EXERCISE DATA ▸
◆ ◆ ◆

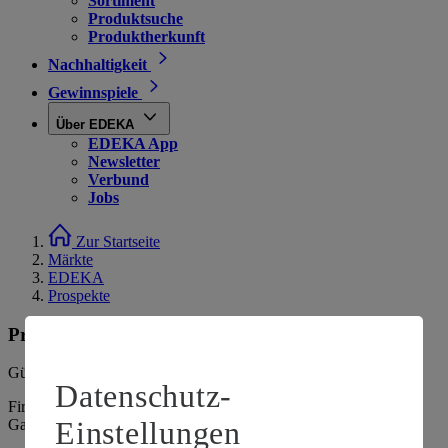
Sortiment
Produktsuche
Produktherkunft
Nachhaltigkeit
Gewinnspiele
Über EDEKA
EDEKA App
Newsletter
Verbund
Jobs
Zur Startseite
Märkte
EDEKA
Prospekte
Prospekte
Gültig vom
03.08.2026
bis zum
08.08.2026
.
Datenschutz-
Firma: NK Südfilialen GmbH, Ingolstädter Straße 120, 85080
Einstellungen
Gaimersheim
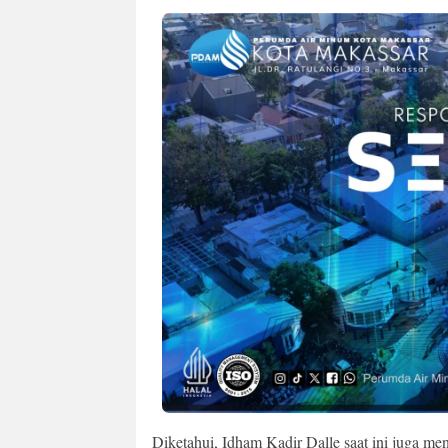
Diketahui, Idham Kadir Dalle saat ini juga m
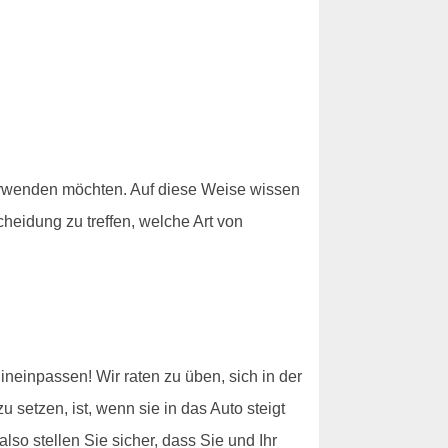
erwenden möchten. Auf diese Weise wissen
eidung zu treffen, welche Art von
hineinpassen! Wir raten zu üben, sich in der
u setzen, ist, wenn sie in das Auto steigt
so stellen Sie sicher, dass Sie und Ihr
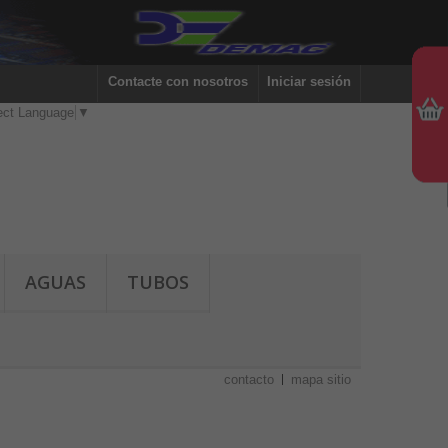
Contacte con nosotros
Iniciar sesión
ect Language
▼
AGUAS
TUBOS
contacto
mapa sitio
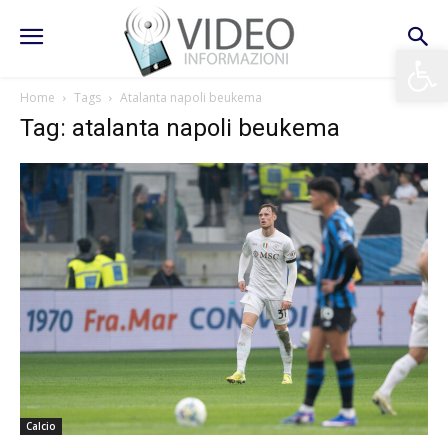
Apri la 
Home
Tags
Atalanta napoli beukema
Tag: atalanta napoli beukema
Calcio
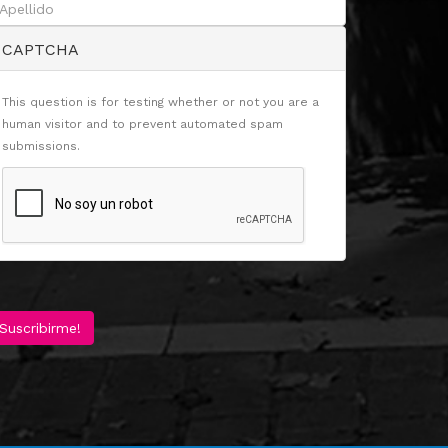
CAPTCHA
This question is for testing whether or not you are a
human visitor and to prevent automated spam
submissions.
Suscribirme!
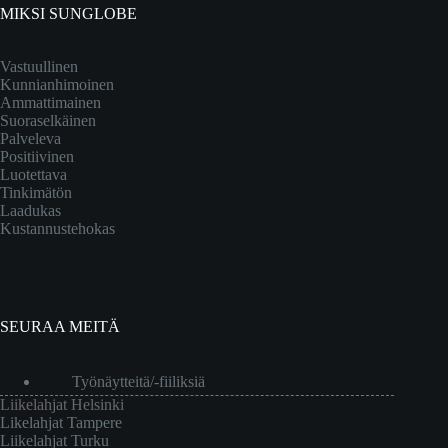
MIKSI SUNGLOBE
Vastuullinen
Kunnianhimoinen
Ammattimainen
Suoraselkäinen
Palveleva
Positiivinen
Luotettava
Tinkimätön
Laadukas
Kustannustehokas
SEURAA MEITÄ
Työnäytteitä/-fiiliksiä
Liikelahjat Helsinki
Likelahjat Tampere
Liikelahjat Turku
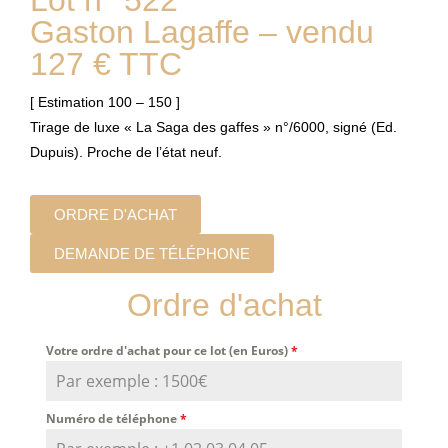
Lot n° 522
Gaston Lagaffe – vendu
127 € TTC
[ Estimation 100 – 150 ]
Tirage de luxe « La Saga des gaffes » n°/6000, signé (Ed.
Dupuis). Proche de l’état neuf.
ORDRE D'ACHAT
DEMANDE DE TÉLÉPHONE
Ordre d'achat
Votre ordre d'achat pour ce lot (en Euros)
*
Numéro de téléphone
*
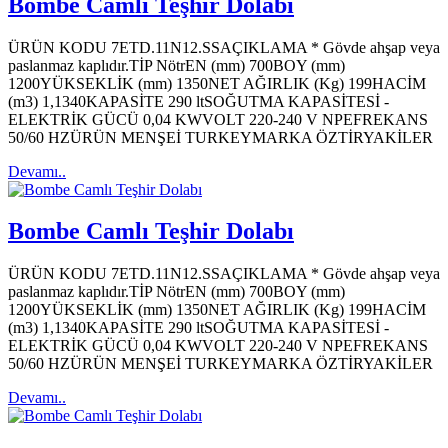
Bombe Camlı Teşhir Dolabı
ÜRÜN KODU 7ETD.11N12.SSAÇIKLAMA * Gövde ahşap veya
paslanmaz kaplıdır.TİP NötrEN (mm) 700BOY (mm)
1200YÜKSEKLİK (mm) 1350NET AĞIRLIK (Kg) 199HACİM
(m3) 1,1340KAPASİTE 290 ltSOĞUTMA KAPASİTESİ -
ELEKTRİK GÜCÜ 0,04 KWVOLT 220-240 V NPEFREKANS
50/60 HZÜRÜN MENŞEİ TURKEYMARKA ÖZTİRYAKİLER
Devamı..
Bombe Camlı Teşhir Dolabı
ÜRÜN KODU 7ETD.11N12.SSAÇIKLAMA * Gövde ahşap veya
paslanmaz kaplıdır.TİP NötrEN (mm) 700BOY (mm)
1200YÜKSEKLİK (mm) 1350NET AĞIRLIK (Kg) 199HACİM
(m3) 1,1340KAPASİTE 290 ltSOĞUTMA KAPASİTESİ -
ELEKTRİK GÜCÜ 0,04 KWVOLT 220-240 V NPEFREKANS
50/60 HZÜRÜN MENŞEİ TURKEYMARKA ÖZTİRYAKİLER
Devamı..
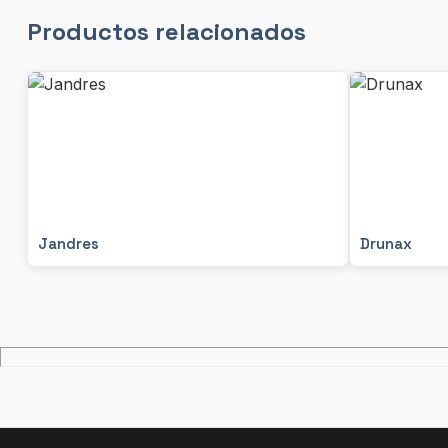
Productos relacionados
Jandres
Drunax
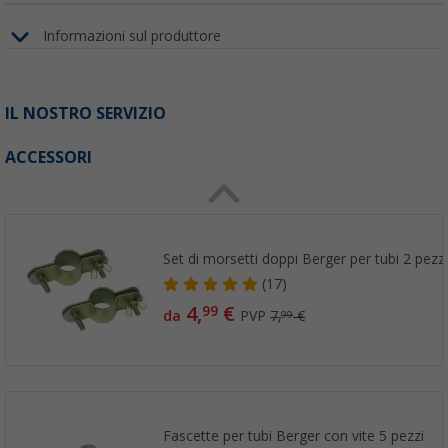
Informazioni sul produttore
IL NOSTRO SERVIZIO
ACCESSORI
Set di morsetti doppi Berger per tubi 2 pezz
(17)
4,
€
99
da
PVP
7,
€
99
Fascette per tubi Berger con vite 5 pezzi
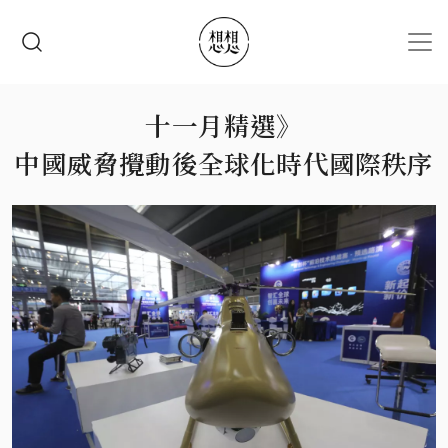
移至主內容
搜尋
十一月精選》
中國威脅攪動後全球化時代國際秩序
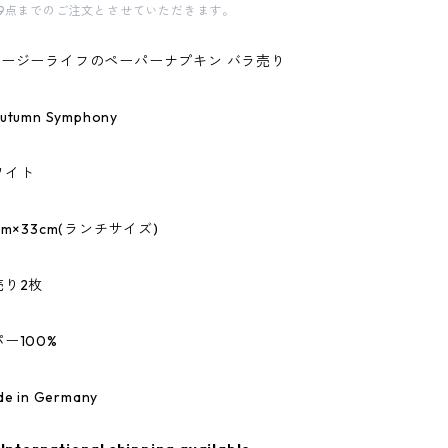
9点までのご注文とさせていただきます。
fe/イージーライフのペーパーナプキン バラ売り
umn Symphony
ワイト
m×33cm(ランチサイズ)
売り2枚
ー100%
 in Germany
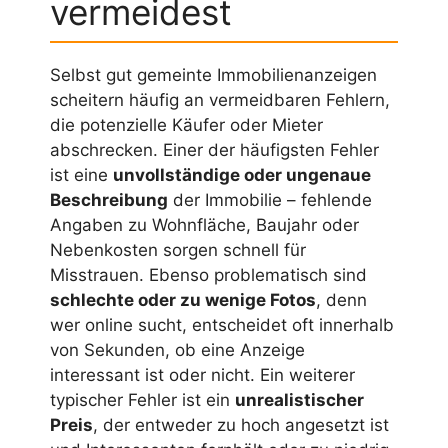
vermeidest
Selbst gut gemeinte Immobilienanzeigen
scheitern häufig an vermeidbaren Fehlern,
die potenzielle Käufer oder Mieter
abschrecken. Einer der häufigsten Fehler
ist eine
unvollständige oder ungenaue
Beschreibung
der Immobilie – fehlende
Angaben zu Wohnfläche, Baujahr oder
Nebenkosten sorgen schnell für
Misstrauen. Ebenso problematisch sind
schlechte oder zu wenige Fotos
, denn
wer online sucht, entscheidet oft innerhalb
von Sekunden, ob eine Anzeige
interessant ist oder nicht. Ein weiterer
typischer Fehler ist ein
unrealistischer
Preis
, der entweder zu hoch angesetzt ist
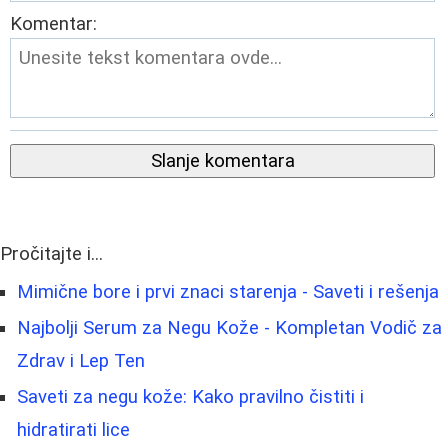
Komentar:
Slanje komentara
Pročitajte i...
Mimične bore i prvi znaci starenja - Saveti i rešenja
Najbolji Serum za Negu Kože - Kompletan Vodič za
Zdrav i Lep Ten
Saveti za negu kože: Kako pravilno čistiti i
hidratirati lice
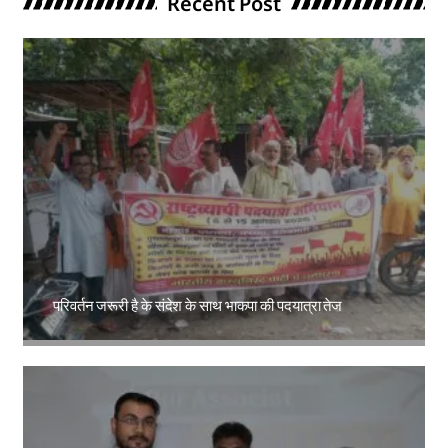
Recent Post
परिवर्तन जरूरी है के संदेश के साथ भाकपा की पदयात्रा तेज
Amit Lekh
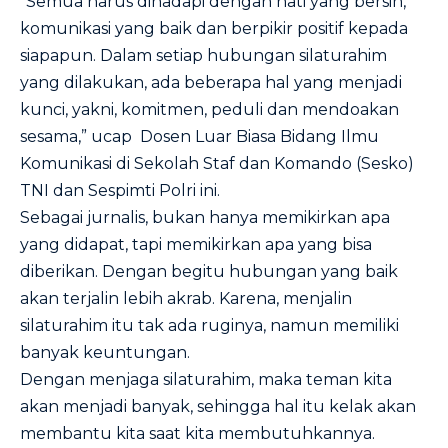
“Semua harus dihadapi dengan hati yang bersih,
komunikasi yang baik dan berpikir positif kepada
siapapun. Dalam setiap hubungan silaturahim
yang dilakukan, ada beberapa hal yang menjadi
kunci, yakni, komitmen, peduli dan mendoakan
sesama,” ucap Dosen Luar Biasa Bidang Ilmu
Komunikasi di Sekolah Staf dan Komando (Sesko)
TNI dan Sespimti Polri ini.
Sebagai jurnalis, bukan hanya memikirkan apa
yang didapat, tapi memikirkan apa yang bisa
diberikan. Dengan begitu hubungan yang baik
akan terjalin lebih akrab. Karena, menjalin
silaturahim itu tak ada ruginya, namun memiliki
banyak keuntungan.
Dengan menjaga silaturahim, maka teman kita
akan menjadi banyak, sehingga hal itu kelak akan
membantu kita saat kita membutuhkannya.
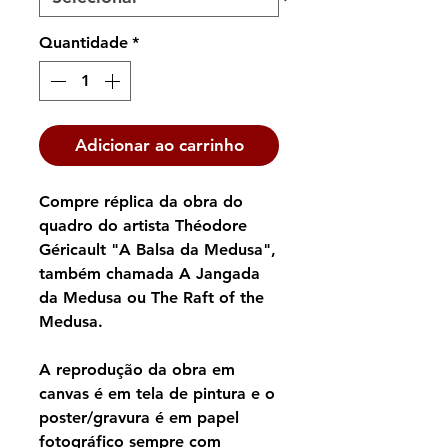
Quantidade
*
Adicionar ao carrinho
Compre réplica da obra do
quadro do artista Théodore
Géricault "A Balsa da Medusa",
também chamada A Jangada
da Medusa ou The Raft of the
Medusa.
A reprodução da obra em
canvas é em tela de pintura e o
poster/gravura é em papel
fotográfico sempre com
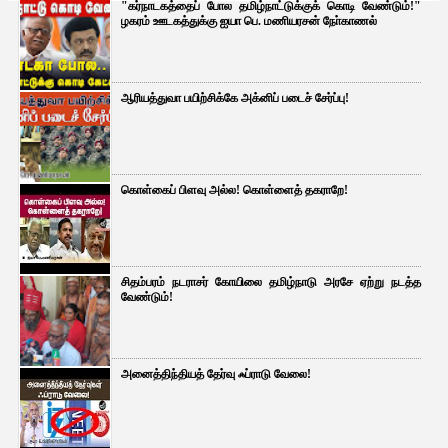
"கர்நாடகத்தைப் போல தமிழ்நாட்டுக்குக் கொடி வேண்டும்!"
ழகரம் ஊடகத்துக்கு ஐயா பெ. மணியரசன் நோ்காணல்
ஆரியத்துவா பயிற்சிக்கே அக்னிப் படைச் சேர்ப்பு!
கொள்கைப் பிளவு அல்ல! கொள்ளைத் தகராறே!
சிதம்பரம் நடராசர் கோயிலை தமிழ்நாடு அரசே ஏற்று நடத்த
வேண்டும்!
அனைத்திந்தியத் தேர்வு ஃப்ராடு வேலை!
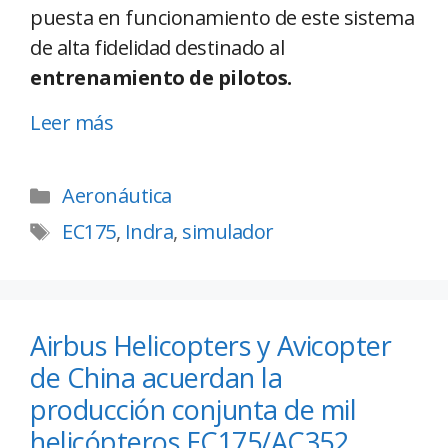
puesta en funcionamiento de este sistema
de alta fidelidad destinado al
entrenamiento de pilotos.
Leer más
Aeronáutica
EC175
,
Indra
,
simulador
Airbus Helicopters y Avicopter
de China acuerdan la
producción conjunta de mil
helicópteros EC175/AC352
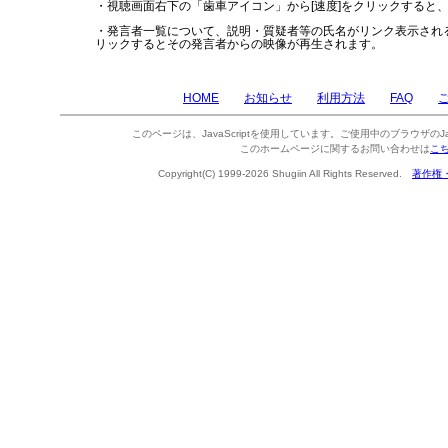
・視聴画面右下の「歯車アイコン」から[速度]をクリックすると
・発言者一覧について、説明・質疑者等の氏名がリンク表示され
リックするとその発言者からの映像が再生されます。
HOME
お知らせ
利用方法
FAQ
このページは、JavaScriptを使用しています。ご使用中のブラウザのJa
このホームページに関するお問い合わせは
こ
Copyright(C) 1999-2026 Shugiin All Rights Reserved.
著作権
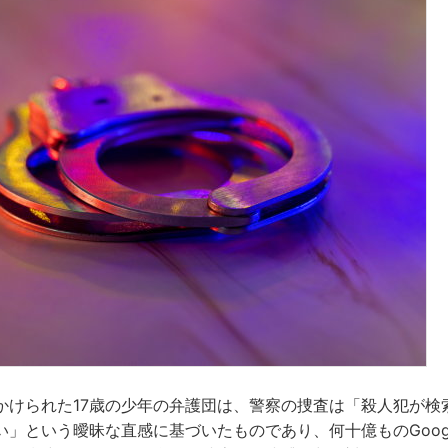
かけられた17歳の少年の弁護団は、警察の捜査は「殺人犯が検
い」という曖昧な直感に基づいたものであり、何十億ものGoog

◆ ◆ ◆

THE PROBLEM ▸ An exact printout of the entries is wanted, covering the first line through the line holding "u setzen, ist, wenn sie in das Auto steigt", with pictures kept out of it.

FINAL ANSWER ▸
Sortiment
Produktsuche
Produktherkunft
Nachhaltigkeit
Gewinnspiele
Über EDEKA
EDEKA App
Newsletter
Verbund
Jobs
Zur Startseite
Märkte
EDEKA
Prospekte
Prospekte
Gültig vom
03.08.2026
bis zum
08.08.2026
.
Datenschutz-
Firma: NK Südfilialen GmbH, Ingolstädter Straße 120, 85080
Einstellungen
Gaimersheim
Diketahui, Idham Kadir Dalle saat ini juga m
erwenden möchten. Auf diese Weise wissen
eidung zu treffen, welche Art von
hineinpassen! Wir raten zu üben, sich in der
u setzen, ist, wenn sie in das Auto steigt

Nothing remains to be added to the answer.